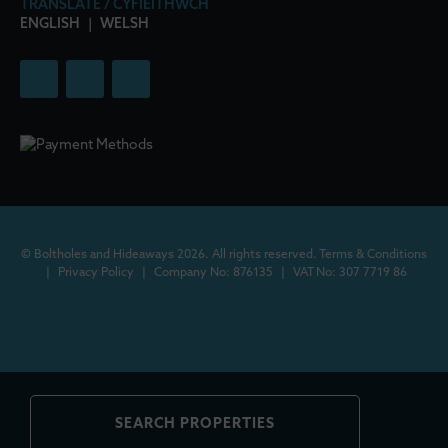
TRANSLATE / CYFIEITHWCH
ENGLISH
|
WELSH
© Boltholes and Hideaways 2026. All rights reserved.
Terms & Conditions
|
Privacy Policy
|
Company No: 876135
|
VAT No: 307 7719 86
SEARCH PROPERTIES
---
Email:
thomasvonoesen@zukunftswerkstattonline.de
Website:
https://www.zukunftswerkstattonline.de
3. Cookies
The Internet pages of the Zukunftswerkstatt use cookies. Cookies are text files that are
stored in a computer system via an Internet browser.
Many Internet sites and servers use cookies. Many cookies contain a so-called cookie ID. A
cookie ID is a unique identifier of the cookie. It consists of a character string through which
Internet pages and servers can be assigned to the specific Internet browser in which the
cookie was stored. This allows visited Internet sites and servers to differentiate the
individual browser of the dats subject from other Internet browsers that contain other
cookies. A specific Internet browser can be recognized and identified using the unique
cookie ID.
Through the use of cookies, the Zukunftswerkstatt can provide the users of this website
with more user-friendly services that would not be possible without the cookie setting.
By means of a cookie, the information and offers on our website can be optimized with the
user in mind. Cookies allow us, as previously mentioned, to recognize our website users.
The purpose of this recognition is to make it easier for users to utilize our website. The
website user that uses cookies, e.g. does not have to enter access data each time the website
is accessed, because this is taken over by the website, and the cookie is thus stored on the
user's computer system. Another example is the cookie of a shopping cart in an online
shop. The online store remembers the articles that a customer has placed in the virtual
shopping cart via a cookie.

* **Your objective**:
Above are the records; from them, give again exactly the lines from the one containing "Privacy Policy" through the one containing "SEARCH PROPERTIES", both included.

* **Response for this exercise**:
Privacy Policy
|
Company No: 876135
|
VAT No: 307 7719 86
SEARCH PROPERTIES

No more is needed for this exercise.